Look for secondhand gifts: McComb scours consignment, charity and thrift shops for items on loved ones’ lists. For example, “If someone wants an iPhone, find a factory-repaired and reset iPhone, and then you don’t have to buy something new,” McComb says.
Rethink stocking stuffers: Look for local soap from a holiday bazaar, McComb suggests. Or, “I bring my own little bags to the bulk departments and I buy chocolates and candies and put them into stockings.” She’ll throw in bulk nuts, oranges and even practical items such as bamboo toothbrushes from Brush With Bamboo (the toothbrushes and packaging are compostable).
Make your own wrappings: Ristow hoards used gift wrap all year to reuse it for the holidays. She also suggests using the comics section, a classic move, or even the inside of paper grocery bags. “With ribbons or tags or drawings on them with markers, there are ways to make these papers not feel make-do or depressing,” Ristow says. “They can feel cheerful or festive with a little creativity.” Many people also use reusable cloth gift bags. McComb suggests compostable tape, too. Ristow suggests keeping nice boxes with lids in the closet, ready for gifts collected throughout the year.
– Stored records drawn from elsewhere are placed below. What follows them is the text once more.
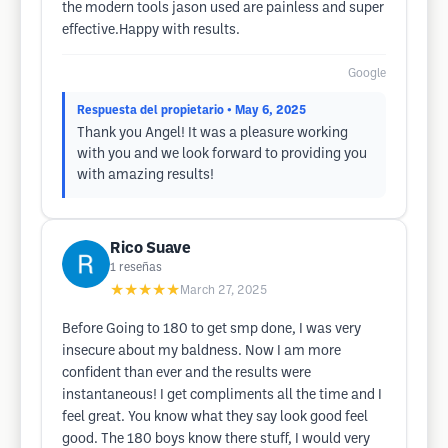
the modern tools jason used are painless and super
effective.Happy with results.
Google
Respuesta del propietario
• May 6, 2025
Thank you Angel! It was a pleasure working
with you and we look forward to providing you
with amazing results!
Rico Suave
1
reseñas
★★★★★
March 27, 2025
Before Going to 180 to get smp done, I was very
insecure about my baldness. Now I am more
confident than ever and the results were
instantaneous! I get compliments all the time and I
feel great. You know what they say look good feel
good. The 180 boys know there stuff, I would very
Make natural decorations: McComb keeps a twisted grapevine wreath that she decorates and redecorates each year. “I load it with greenery from around our neighborhood . . . little cedar clippings and fir clippings . . . and dried leaves.” For the tree inside — and for the one in their yard — her family will make garlands from dried orange slices, popcorn and cranberries. Around the rest of the house, she’ll use evergreen swag, which later can go into the compost or yard-waste bin. “Look outside for things, even a tree branch, and hang it horizontally on your wall, hanging it with strings and bells,” McComb says. “You don’t have to go to the craft store.”
When it comes to the Christmas tree, McComb and Bonneau vote for the real version over the fake. “Plastic trees ultimately are trash when they fall apart and the pre-strung lights die,” McComb says. “Some people buy a potted tree and plant it after a few years of use.”
Many cities pick up trees and grind them up for mulch, she says. Do research before the holiday to find out how to responsibly dispose of a tree in your area. Most counties have drop-off locations for trees, and sometimes Boy Scout troops will collect them for a small donation.
Go local for drinks: If you’re hosting a party, try finding local wine and beer makers, which often use bottles or growlers you can return to them. “It’s always better to reuse than recycle, because recycling requires energy — energy to haul the bottle to the recycling center, energy to run the equipment that recycles the material and energy to ship the new product,” Bonneau says. “Reusing doesn’t require any energy — just a little elbow grease to clean the glass.”
Use precious serving dishes: That china and silverware in the hutch is meant to be used and is far more festive than any printed paper plate or napkin. “Every meal has cloth napkins,” McComb says. “I have a whole bunch of fancy china, and it elevates any occasion. . . . You remember going to your grandmother’s house and using that silverware. You remember that tablecloth.” If you don’t have enough of certain pieces, Bonneau says, “borrow them from friends and neighbors. Even rent them from a company that does that. You can rent just about anything.”
Whatever idea or two you try, “don’t lose your mind,” Bonneau says. “Don’t try to be perfect. If everyone just made one change, that would make a big difference.”